--- EXERCISE MATERIALS Enclosed Below ---

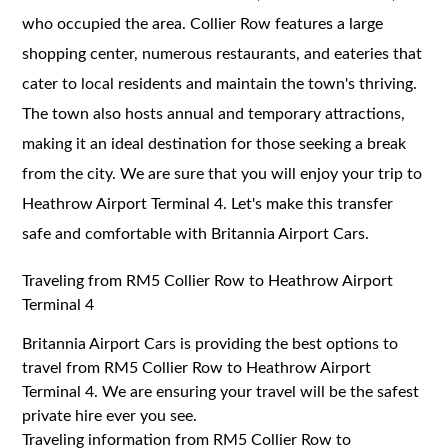
who occupied the area. Collier Row features a large
shopping center, numerous restaurants, and eateries that
cater to local residents and maintain the town's thriving.
The town also hosts annual and temporary attractions,
making it an ideal destination for those seeking a break
from the city. We are sure that you will enjoy your trip to
Heathrow Airport Terminal 4. Let's make this transfer
safe and comfortable with Britannia Airport Cars.
Traveling from RM5 Collier Row to Heathrow Airport
Terminal 4
Britannia Airport Cars is providing the best options to
travel from RM5 Collier Row to Heathrow Airport
Terminal 4. We are ensuring your travel will be the safest
private hire ever you see.
Traveling information from RM5 Collier Row to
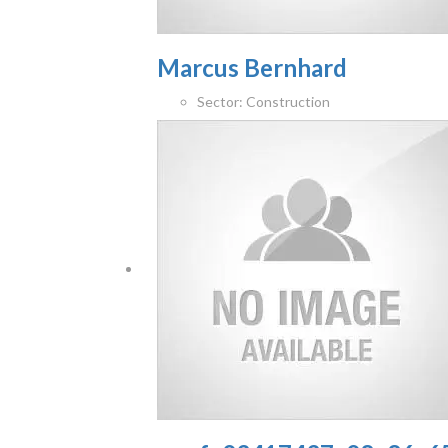
Marcus Bernhard
Sector:
Construction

--- End of Enclosed EXERCISE MATERIALS ---

### [PROBLEM TO WORK ON]
What is needed is each line from the records with the word "Airport" in it.

### [RESULT OF THIS TASK]
Heathrow Airport Terminal 4. Let's make this transfer
safe and comfortable with Britannia Airport Cars.
Traveling from RM5 Collier Row to Heathrow Airport
Britannia Airport Cars is providing the best options to
travel from RM5 Collier Row to Heathrow Airport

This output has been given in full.